The Planning Authority has defended a decision to transform an Art Deco townhouse in Tigne into apartments and shops, noting that its historic facades will be retained as part of the new development.

Last week, the PA’s planning board voted to approve an application to build 27 apartments, one penthouse, 998 square metres of commercial space and 50 underground parking spaces at the site.

The development will add four floors and the penthouse to the two-storey townhouse, which sits at the intersection of Triq Tigné, Triq Sant Antnin and Triq Pace in Sliema. 

PA approval of the application came after an appeals tribunal overturned an initial decision to refuse it, noting that only two of the property’s facades – rather than the building itself - enjoy Schedule 2 planning protection.

Those two facades will be retained in the new development.

Times of Malta first reported on the development plans last Saturday.

On Tuesday, the PA issued a statement defending the planning board decision and noting that the Superintendence of Cultural Heritage had also given its assent to the project.

“The approved application ensures that the design of the additional floors on Triq Tigne and Triq Sant’Antnin is coherent with the existing façade of the property which the Authority had scheduled in June 2018,” the PA said in its statement.

The property’s facades had been granted Schedule 2 protection precisely to prevent them from being demolished, it added, noting that the scheduling application was filed “after an application was received for the demolition of the entire building due to its deterioration.”

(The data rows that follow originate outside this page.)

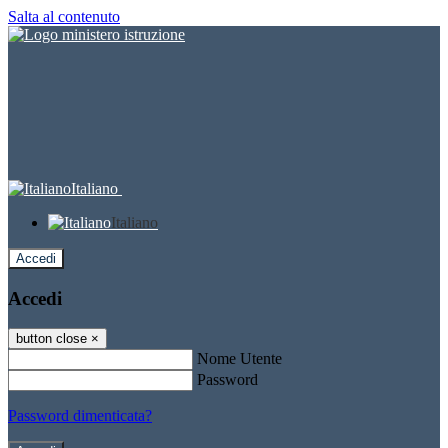
Salta al contenuto
Italiano
Italiano
Accedi
Accedi
button close
×
Nome Utente
Password
Password dimenticata?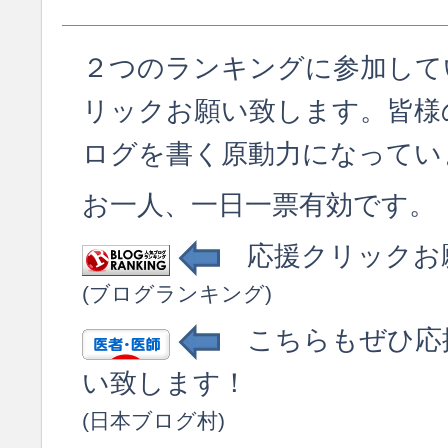
２つのランキングに参加して
リックお願い致します。皆様
ログを書く原動力になってい
お一人、一日一票有効です。
応援クリックお
(ブログランキング)
こちらもぜひ応
い致します！
(日本ブログ村)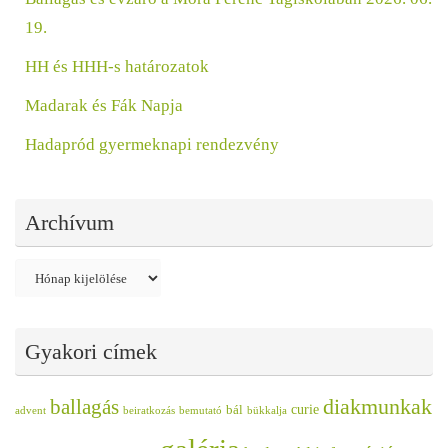
19.
HH és HHH-s határozatok
Madarak és Fák Napja
Hadapród gyermeknapi rendezvény
Archívum
Archívum
Gyakori címek
diakmunkak
ballagás
curie
bál
advent
beiratkozás
bemutató
bükkalja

According to the PA’s website, the property facades were scheduled in June 2018, roughly eight months after the original application to redevelop the site was filed.

That original application sought to demolish the entire site, without retaining the protected facades.  

The PA noted that apart from the building in question, it had also protected the façade of two other neighbouring properties, named ‘Lavinia’ and ‘Licinia’. All three properties have a unique type of Art Deco architecture designed by Filippo Tortell in the early 1930s.